Which lines run from the one containing "КУПИТЬ АВТО (468, 88)" to the end of the listing? Copy them out exactly, leaving out the rest.

[[ Source data open ]]

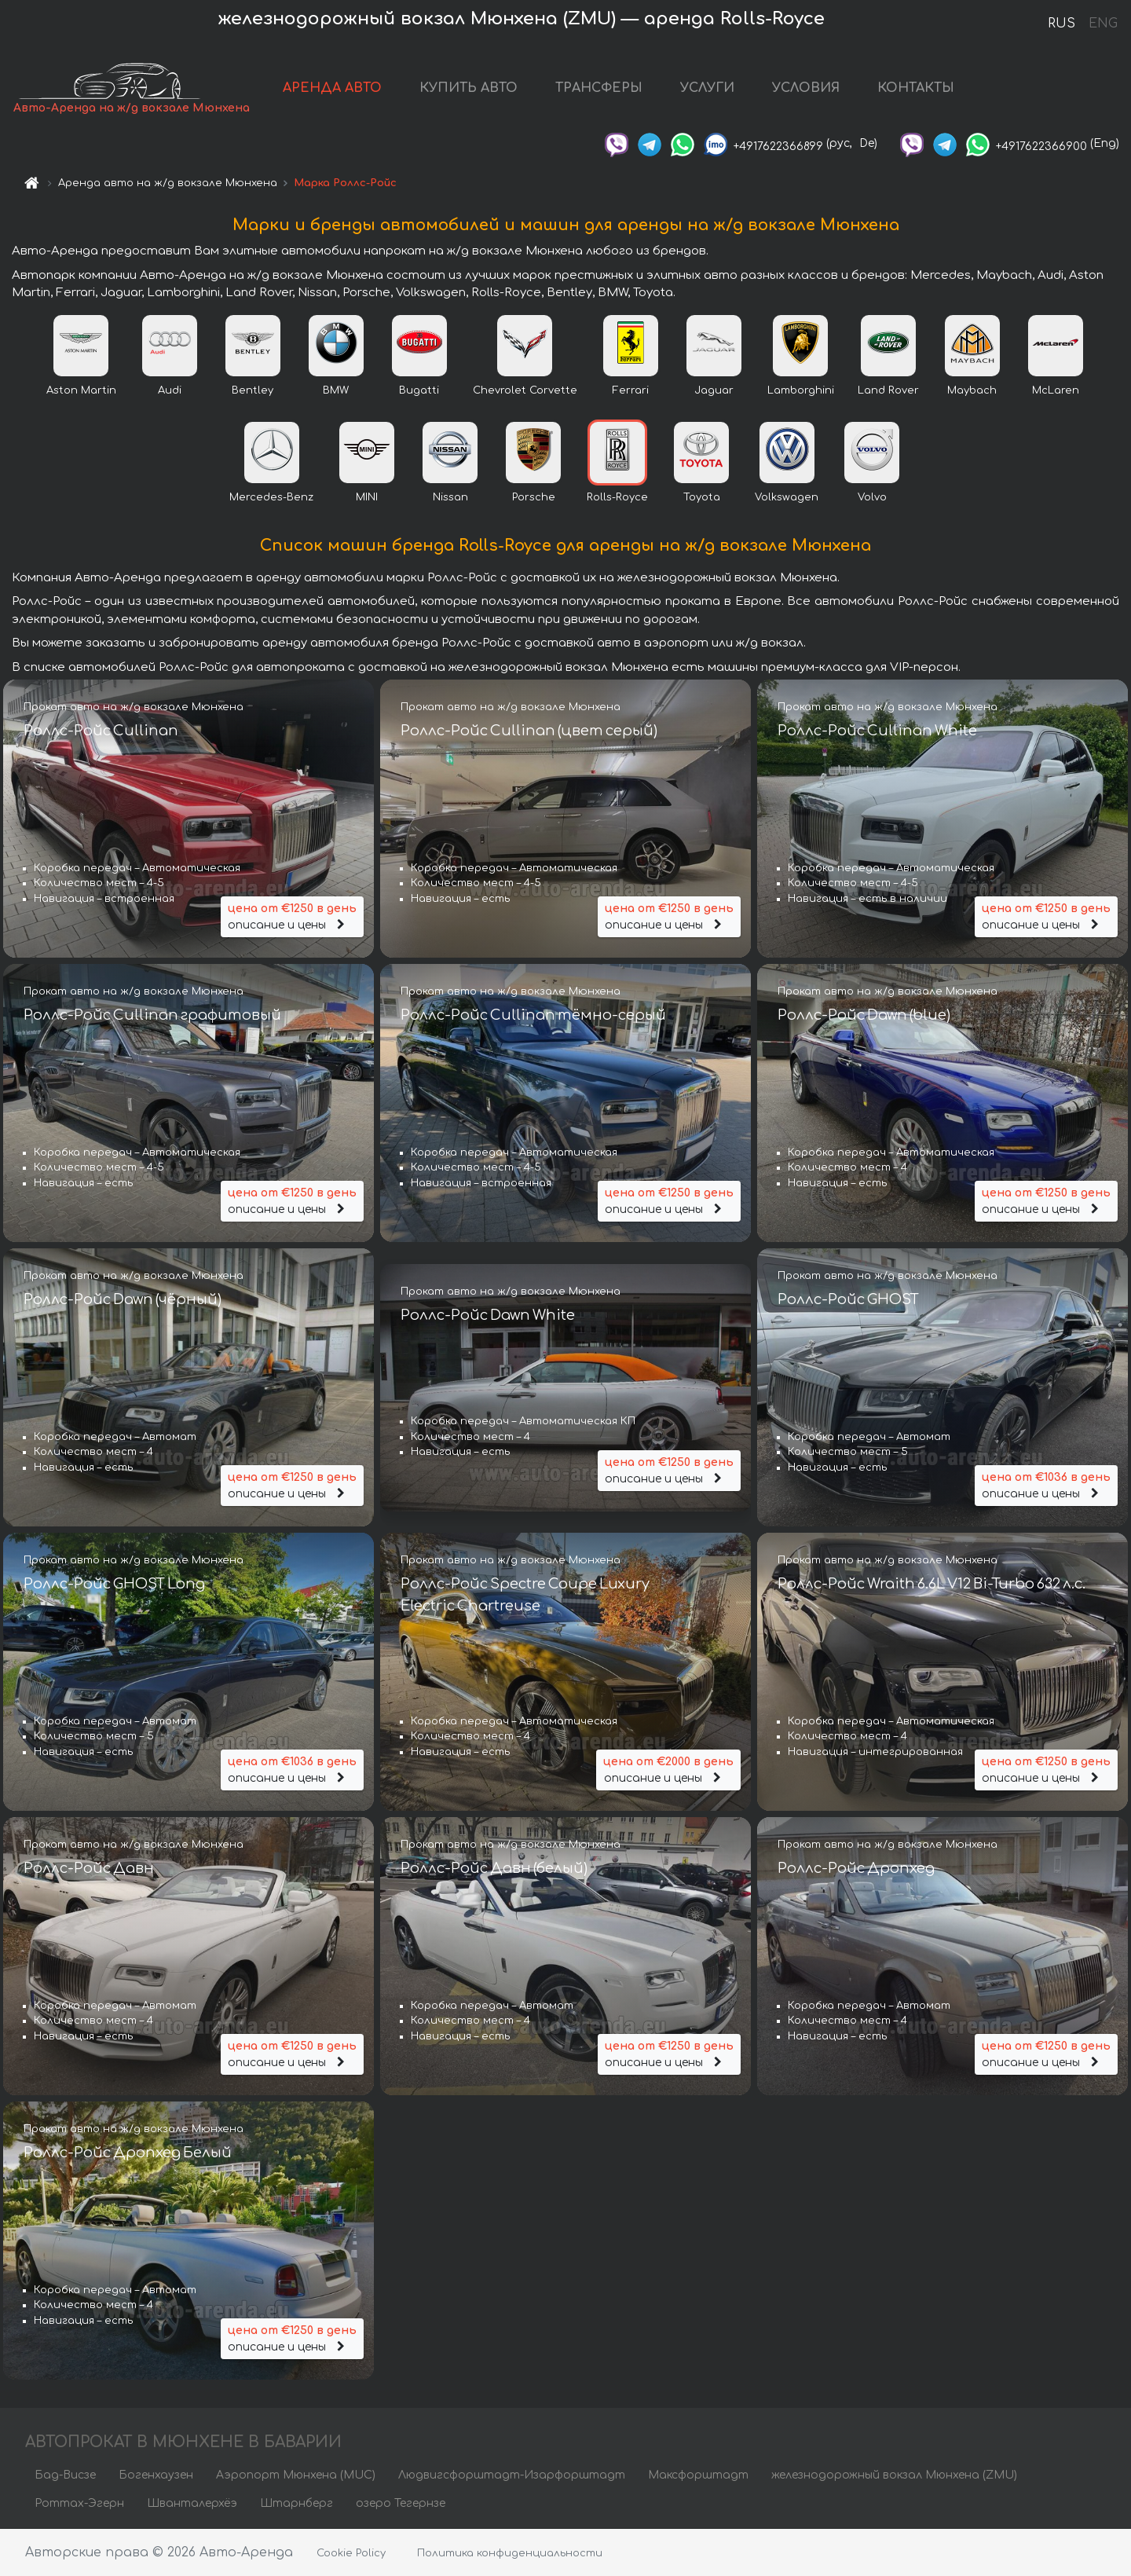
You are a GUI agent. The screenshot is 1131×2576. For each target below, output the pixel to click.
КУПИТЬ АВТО (468, 88)
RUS (1061, 23)
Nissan (450, 497)
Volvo (872, 497)
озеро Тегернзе (400, 2503)
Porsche (533, 497)
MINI (367, 497)
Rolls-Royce (617, 497)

[[ Source data closed ]]

Response area
КУПИТЬ АВТО (468, 88)
RUS (1061, 23)
Nissan (450, 497)
Volvo (872, 497)
озеро Тегернзе (400, 2503)
Porsche (533, 497)
MINI (367, 497)
Rolls-Royce (617, 497)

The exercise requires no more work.